** Dataset extract follows **
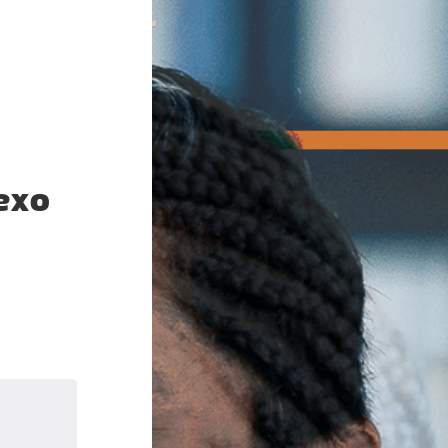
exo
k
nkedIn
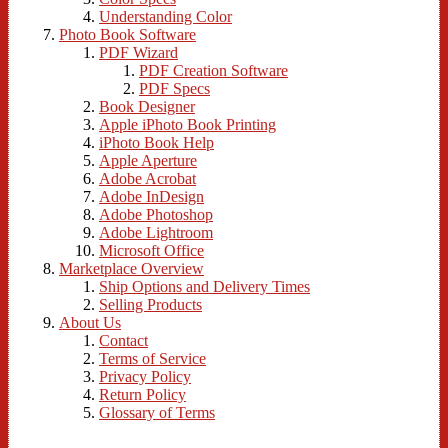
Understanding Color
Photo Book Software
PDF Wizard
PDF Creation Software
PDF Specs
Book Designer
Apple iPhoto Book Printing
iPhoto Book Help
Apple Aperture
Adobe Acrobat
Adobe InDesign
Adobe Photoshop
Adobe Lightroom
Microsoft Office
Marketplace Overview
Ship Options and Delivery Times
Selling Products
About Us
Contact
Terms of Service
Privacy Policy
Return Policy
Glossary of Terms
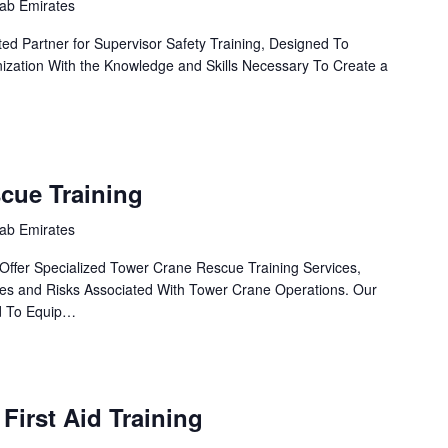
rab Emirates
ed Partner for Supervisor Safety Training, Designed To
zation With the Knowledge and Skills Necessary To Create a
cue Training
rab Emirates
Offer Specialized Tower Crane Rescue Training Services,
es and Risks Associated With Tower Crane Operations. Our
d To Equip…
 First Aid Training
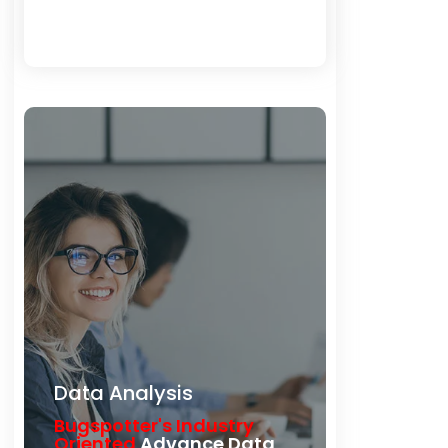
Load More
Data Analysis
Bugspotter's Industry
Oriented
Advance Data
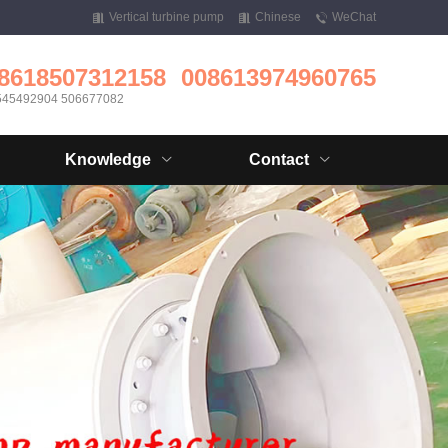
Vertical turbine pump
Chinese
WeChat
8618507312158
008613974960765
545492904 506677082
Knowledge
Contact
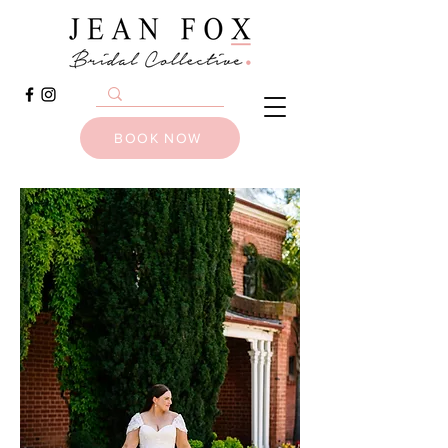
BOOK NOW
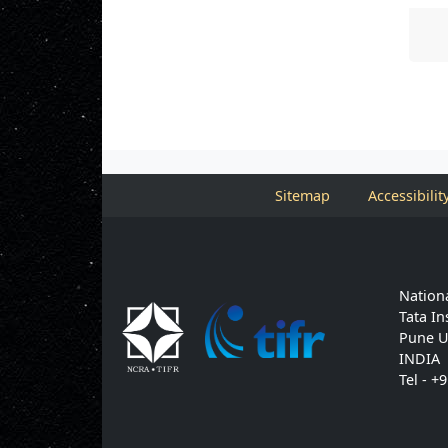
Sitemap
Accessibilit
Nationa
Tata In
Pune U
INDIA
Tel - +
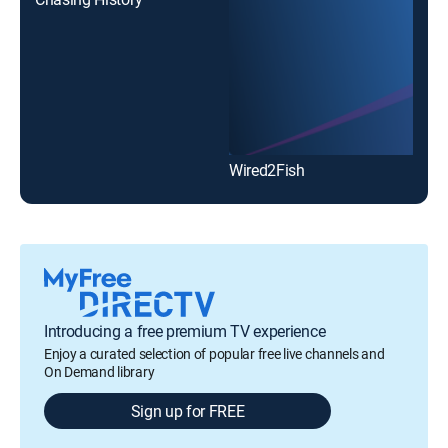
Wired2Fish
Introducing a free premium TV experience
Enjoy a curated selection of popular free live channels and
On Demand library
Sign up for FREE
** End of Dataset extract **
To do: Apart from the images, every line above is to be given again exactly.

Response to the task:
exo
k
nkedIn
Understanding Color
Photo Book Software
PDF Wizard
PDF Creation Software
PDF Specs
Book Designer
Apple iPhoto Book Printing
iPhoto Book Help
Apple Aperture
Adobe Acrobat
Adobe InDesign
Adobe Photoshop
Adobe Lightroom
Microsoft Office
Marketplace Overview
Ship Options and Delivery Times
Selling Products
About Us
Contact
Terms of Service
Privacy Policy
Return Policy
Glossary of Terms
rab Emirates
ed Partner for Supervisor Safety Training, Designed To
zation With the Knowledge and Skills Necessary To Create a
cue Training
rab Emirates
Offer Specialized Tower Crane Rescue Training Services,
es and Risks Associated With Tower Crane Operations. Our
d To Equip…
 First Aid Training
Load More
Data Analysis
Bugspotter's Industry
Oriented
Advance Data
Vertical turbine pump
Chinese
WeChat
8618507312158
008613974960765
545492904 506677082
Knowledge
Contact
BOOK NOW
Sitemap
Accessibilit
Nationa
Tata In
Pune U
INDIA
Tel - +
Wired2Fish
Introducing a free premium TV experience
Enjoy a curated selection of popular free live channels and
On Demand library
Sign up for FREE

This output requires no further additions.